When analysing the motion of the tank in 6-DOF, it is convenient to define two coordinate frames as indicated in Fig. 1. The moving coordinate frame $X_0{Y}_0{Z}_0$ is conveniently fixed to the vehicle and is called the body-fixed reference frame. The origin $O$ of the body-fixed frame is usually chosen to coincide with the C.G. When C.G. is in the principal plane of symmetry or at any other convenient point if this is not the case. For tank, the body axes $X_0$, $Y_0$ and $Z_0$ coincide with the principal axes of inertia, and are usually defined as:

$X_0$ – longitudinal axis (directed from aft to fore), $Y_0$ – transverse axis (directed to board), $Z_0$ –normal axis (directed from top to bottom).

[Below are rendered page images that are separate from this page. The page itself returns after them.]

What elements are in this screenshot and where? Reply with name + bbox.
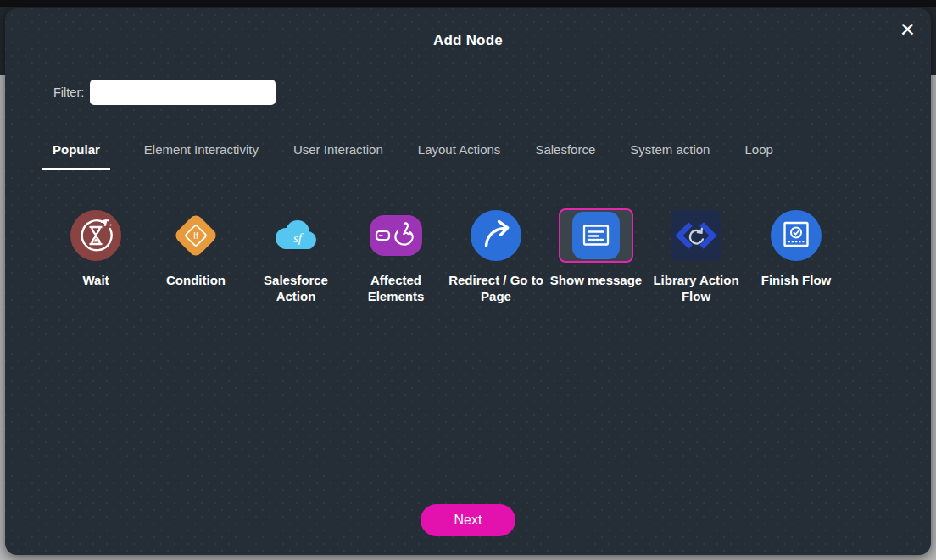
library-action-flow-icon (671, 210, 722, 261)
finish-flow-icon (771, 210, 822, 261)
salesforce-cloud-icon: sf (269, 213, 323, 258)
backdrop-top-bar (0, 0, 936, 7)
node-label: Condition (166, 272, 226, 288)
wait-icon-box (70, 207, 121, 264)
condition-icon-box: If (170, 207, 221, 264)
filter-input[interactable] (90, 80, 276, 105)
svg-text:If: If (193, 230, 198, 241)
tab-salesforce[interactable]: Salesforce (534, 136, 596, 170)
tab-layout-actions[interactable]: Layout Actions (417, 136, 502, 170)
modal-title: Add Node (5, 32, 931, 49)
node-label: Salesforce Action (248, 272, 343, 304)
node-item-show-message[interactable]: Show message (546, 207, 646, 304)
show-message-icon-box (559, 207, 633, 264)
node-item-affected-elements[interactable]: Affected Elements (346, 207, 446, 304)
node-label: Show message (550, 272, 642, 288)
node-item-redirect-go-to-page[interactable]: Redirect / Go to Page (446, 207, 546, 304)
node-label: Wait (82, 272, 109, 288)
affected-elements-icon-box (369, 207, 423, 264)
node-item-finish-flow[interactable]: Finish Flow (746, 207, 846, 304)
salesforce-icon-box: sf (269, 207, 323, 264)
wait-icon (70, 210, 121, 261)
redirect-arrow-icon (471, 210, 521, 261)
add-node-modal: Add Node ✕ Filter: Popular Element Inter… (5, 8, 931, 555)
tab-user-interaction[interactable]: User Interaction (292, 136, 384, 170)
node-item-condition[interactable]: If Condition (146, 207, 246, 304)
filter-label: Filter: (53, 86, 84, 99)
node-item-wait[interactable]: Wait (46, 207, 146, 304)
show-message-icon (572, 212, 620, 259)
tab-popular[interactable]: Popular (42, 136, 110, 170)
node-grid: Wait If Condition (46, 207, 846, 304)
node-label: Library Action Flow (649, 272, 744, 304)
node-label: Affected Elements (348, 272, 443, 304)
finish-flow-icon-box (771, 207, 822, 264)
tab-bar: Popular Element Interactivity User Inter… (53, 136, 895, 169)
tab-system-action[interactable]: System action (629, 136, 710, 170)
library-action-flow-icon-box (671, 207, 722, 264)
tab-element-interactivity[interactable]: Element Interactivity (143, 136, 259, 170)
tab-loop[interactable]: Loop (744, 136, 773, 170)
node-item-salesforce-action[interactable]: sf Salesforce Action (246, 207, 346, 304)
selected-node-frame (559, 208, 633, 263)
condition-icon: If (170, 210, 221, 261)
affected-elements-hand-icon (369, 213, 423, 258)
node-label: Redirect / Go to Page (448, 272, 543, 304)
filter-row: Filter: (53, 80, 276, 105)
node-item-library-action-flow[interactable]: Library Action Flow (646, 207, 746, 304)
close-icon[interactable]: ✕ (900, 20, 916, 40)
next-button[interactable]: Next (421, 504, 515, 536)
node-label: Finish Flow (761, 272, 832, 288)
redirect-icon-box (471, 207, 521, 264)
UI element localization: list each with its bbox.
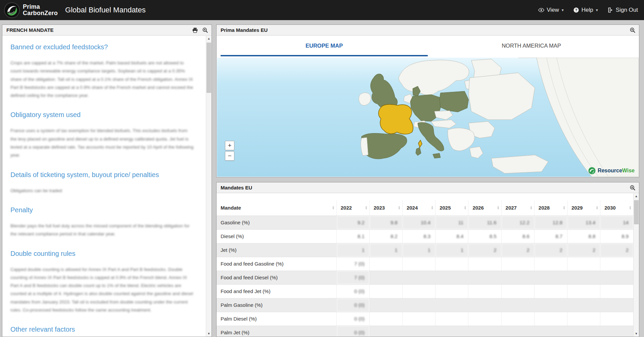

Table 1Notation used for the tank

DOF		Forces and moments	Linear and angular velocity	Position and Euler angles
1	$X$-direction (surge)	$X$	$U$	$x$
2	$Y$-direction (sway)	$Y$	$V$	$y$
3	$Z$-direction(heave)	$Z$	$W$	$z$
4	Rotation about $X$-axis (roll)	$K$	$p$	$\varphi$
5	Rotation about $Y$-axis (pitch)	$M$	$q$	$\theta$
6	Rotation about $Z$-axis (yaw)	$N$	$r$	$\psi$

The motion of the body-fixed frame is described relative to an inertial reference frame. For tank, it is usually assumed that the accelerations of a point on the surface of the Earth can be neglected. Indeed, this is a good approximation since the motion of the Earth hardly affects slow speed tank. As a result of this, an earth-fixed reference frame $XYZ$ can be considered to be inertial. This suggests that the position and orientation of the vehicle should be described relative to the inertial reference frame while the linear and angular velocities of the vehicle should be expressed in the body-fixed coordinate system. The value range is from 0° to 90° about $\varphi$, $\theta$ and $\psi$. When their value is above 30, this situation is large amplitude:

9

$\eta =[{\eta }_1^T,{\eta }_2^T{]}^T,\mathrm{}\mathrm{}\mathrm{}{\eta }_1=[x,y,z{]}^T,\mathrm{}\mathrm{}\mathrm{}{\eta }_2=[\varphi ,\theta ,\psi {]}^T,$
$\nu =[{\nu }_1^T,{\nu }_2^T{]}^T,\mathrm{}\mathrm{}\mathrm{}{\nu }_1=[u,v,w{]}^T,\mathrm{}\mathrm{}\mathrm{}{\nu }_2=[p,q,r{]}^T,$
$\tau =[{\tau }_1^T,{\tau }_2^T{]}^T,\mathrm{}\mathrm{}\mathrm{}{\tau }_1=[X,Y,Z{]}^T,\mathrm{}\mathrm{}\mathrm{}{\tau }_2=[K,M,N{]}^T,$

where $\eta$ denotes the position and orientation vector with coordinates in the earth-fixed frame, $\nu$ denotes the linear and angular velocity vector with coordinates in the body-fixed frame and $\tau$ is used to describe the forces and moments acting on the vehicle in the body-fixed frame.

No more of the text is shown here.